Non sono abitanti qualsiasi: i loro passi sfiorano il suolo e risuonano come un qualsiasi passo umano; il tempo li sfiora, ma non li ferisce. Adesso sono cowboy, baristi, ladri, ubriaconi o signori locali. La loro immortalità è avvolta nel silenzio e nell’alcool. C'è chi si aggira, indisturbato, con il cappello nero e una pistola sempre carica; c'è chi suona malinconico la sua chitarra sotto la luce di una luna eternamente levata. C'è chi, con gli occhi più acuti di un’aquila, osserva i bizzarri comportamenti degli Umani dal Saloon; chi si aggira per gli aridi campi come un predatore in attesa della pioggia. I Dodici sono qui, mischiati tra le genti di Itaca, accanto ai mortali che tentano di negare la loro esistenza mentre il deserto canta una ballata di polvere e magia antica. Marinai di un mare di sogni divini.

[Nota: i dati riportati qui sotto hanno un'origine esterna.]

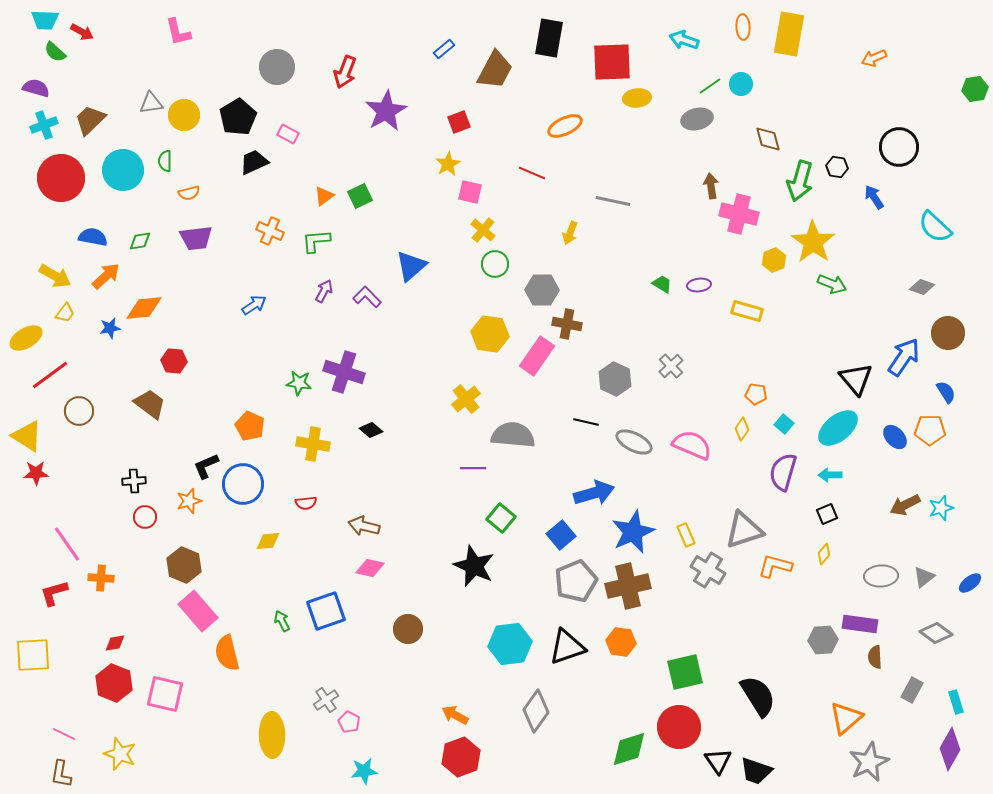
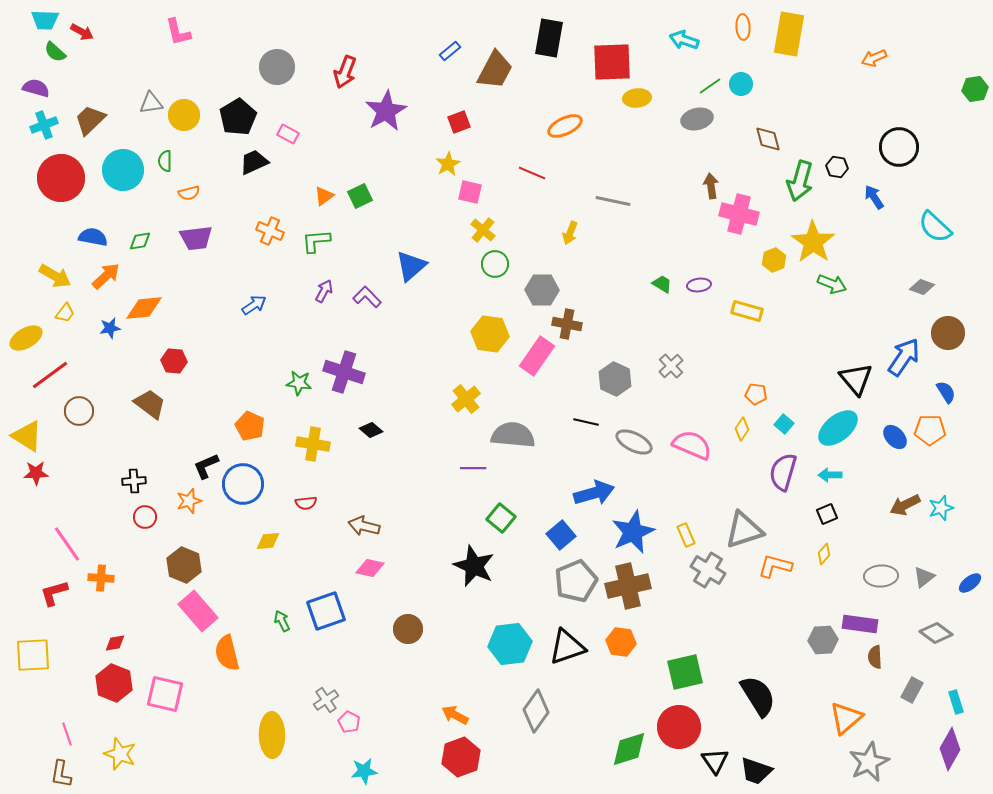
blue rectangle at (444, 49): moved 6 px right, 2 px down
pink line at (64, 734): moved 3 px right; rotated 45 degrees clockwise
black triangle at (718, 761): moved 3 px left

Afrodite, Apollo, Artemide, Ares, Demetra, Ermes, Efesto, Morfeo, Atena, Dioniso e i due gemelli Eros ed Eris: sono più che uomini, eppure nessuno li conosce davvero. Dodici Dèi nascosti sotto polvere e cappelli, con fattezze umane e nomi umani, con gli sguardi persi in un tempo che il deserto stesso ha dimenticato. Ogni giorno, Itaca li accoglie in una ballata di passioni e poteri.
Itaca è il loro nascondiglio, la selvaggia Ellade il loro palcoscenico e i mortali – quelli che osano avvicinarsi – per loro non sono altro che spettatori di una tragedia senza fine. Poiché se l'Uomo dovesse mai smettere di temerli, i Dodici cesserebbero di esistere. Se l'Uomo, forte di questa nemesi chiamata Progresso, dovesse smettere di pregarli, i Dodici verrebbero dimenticati.
E ciò non può accadere. Poiché chiunque, anche gli Dèi stessi, morirebbero per davvero se venissero dimenticati.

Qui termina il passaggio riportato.